The point is that if we are all equal, then no one owes anybody else anything; we may choose to do things for other people, but we are under no obligation. Even in the workplace no one can compel us to do our job; the most they can do is fire us if we don’t. But the choice is ours.

How else to explain why we thank the plumber who fixes our leaking pipes, the waiters and waitresses who serve us our food, the taxi driver who drops us at our destination? We’re paying these people, for heaven’s sake! I think we thank them because we want them to know that we know they did not have to help us.
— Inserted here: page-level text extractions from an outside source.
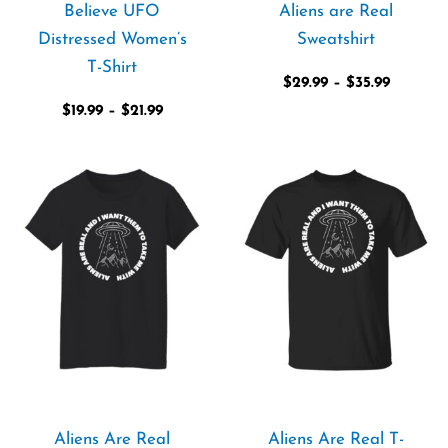
Believe UFO
Aliens are Real
Distressed Women’s
Sweatshirt
T-Shirt
$
29.99
–
$
35.99
$
19.99
–
$
21.99
Price
Price
range:
range:
$21.99
$21.99
through
through
$23.99
$28.99
Aliens Are Real
Aliens Are Real T-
Back in the workplace when we say “good job” or when we thank someone for doing what we pay them to do, in some sense we’re simply acknowledging that everyone has a choice in these matters. And it’s just good manners to express appreciation. And that’s the point— it’s just being polite, but it’s not really praise. And it’s very indiscriminate. But if you come from a culture where expressions of this kind of appreciation are uncommon, like my Pakistani friend, you can be easily misled and get the wrong idea about your job performance.

So if you’re a non-American on the receiving end of “good job,” don’t read too much into it. And if you’re an American handing out “good job” right and left, you may be giving your non-American staff the wrong impression.

Craig Storti, a consultant and trainer in the field of intercultural communications, is the author of seven books.